Hi Leute ! Was das Ebrodelta angeht, alles was das Herz begehrt ist direkt im Ort Riomar. Boote sind bei diversen Anbietern zu mieten (Preisvergleiche sind zu empfehlen, Vorbestellungen in der Hauptsaison unbedingt nötig). Hinsichtlich der Tips habe ich hinsichtlich der "Güte" meine Zweifel. Ich glaube vielmehr das ein Großteil Anglerlatein im Vordergrund steht. Wallerangeln in Riomar kannst du vergessen. Da muß man flußaufwärts, am besten bis Amposta oder weiter bis Tortosa. Aber glaubt nicht, dass hier die Waller beißen wie die wilden... Der Ebro ist ziemlich ausgereizt und man muß schon viel "arbeiten" um Erfolg zu haben. Wallermäßig sind die Stauseen in ca. 70-100 km Entfernung besser. Boot ist hier jedoch unbedingt erforderlich und die Vermieter kennen keine Preisgrenzen (in der Hauptsaison). Köderfische sind rar, zumindest was Rotaugen (bester Köder) angeht.

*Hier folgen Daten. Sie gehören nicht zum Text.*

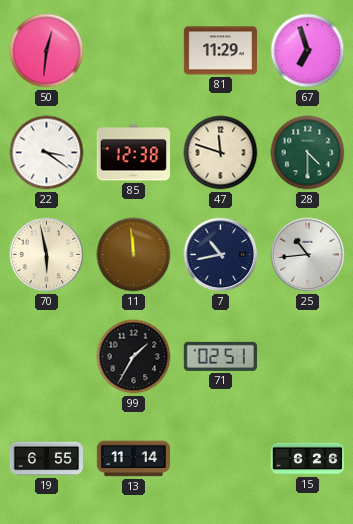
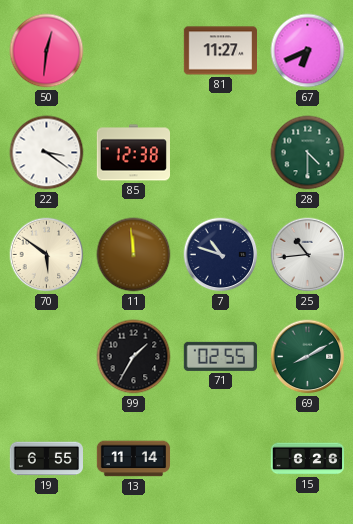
81: 11:29 -> 11:27
67: 6:57 -> 6:41
47: 11:48 -> none
70: 5:58 -> 5:51
7: 10:43 -> 10:48
71: 02:51 -> 02:55
69: none -> 8:10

Mit Karpfen und Karauschen kannste deine Kumpels totwerfen. Die gibt&acute;s massig. Zum Angeln in Riomar nochmal: Vom Strand aus auf Bluefisch (der Erfolg ließ in den letzten Jahren jedoch deutlich nach, da die Küste mit Treibnetzen "vermient" ist. Das Schleppen auf dem Meer mit Hornhechten als Ködern (gibts gefroren im Ort zu kaufen, 3 Stk. für 10.- DM) ist erfolgversprechend. Glaub keinem der sagt, dass du im Delta "nur den Köder auf den Grund legen mußt". Nur der "gemütliche Schlepper" hat Erfolg. Was den Ebro im Deltabereich angeht, da fängst du nichts anderes als Karausche und Meeräschen, wobei letztere insbesondere von osteuropäischen Gästen in erster Linie aus den Schwärmen "gerissen" werden. Sehr waidmännisch... Aber manche Leute fressen sogar die "Abfalleimer des Meeres". Wenn jemand noch spezielle Fragen zum Ebro oder Riomar hat, schickt mir ne mail unter baludata1@compuserve.de. Nichts desto trotz fahre ich auch diesen Sommer wieder hin und zwar die 3, 4 und 5 Ferienwoche in NRW. Gruß an alle.... Balu


----------



## balu (15. Februar 2001)

Hai Viper! Habe deine mail bekommen, kann dir aber nichts zurückschicken. Evtl. ist deine emailbox voll. Wo ist den dieser Ort genau, zu dem du fährst. Ist das nicht südlich vom Delta? Wenn ja, dann fang ab Amposta stromaufwärts mit deinen Versuchen an. Im Deltabereich (Brackwasser) is nix mit Zandern. Da Köderfische wie Rotaugen schwer zu fangen sind (dafür gibts Karpfen und Karausche ohne Ende) werde ich genügend gefrohrene aus dem Rhein oder meinem Angelsee mitnehmen. Bin übrigens fast zur gleichen Zeit unten. c.u. Balu


----------



## Viper (15. Februar 2001)

He Balu
Können uns ja unten Treffen. San Carles ist 
4 Km von la cava weg. Die Küstenstraße runter in richtung Süden. Mein Briefkasten müsste wieder leer sein.

------------------




Viper


----------



## balu (9. März 2001)

Hi Viper! Ich war wohl zu lange nicht mehr am Board. Hatte Dich ganz vergessen ;-)). Mail mir doch nochmal, bevor du runter fährst. Bekommst dann meine dann aktuelle Handynummer und wir können uns vor Ort kurzschließen. Bis dann & c.u. balu P.S.: Freu&acute; mich schon auf die Mücken am Ebro ;-)))


----------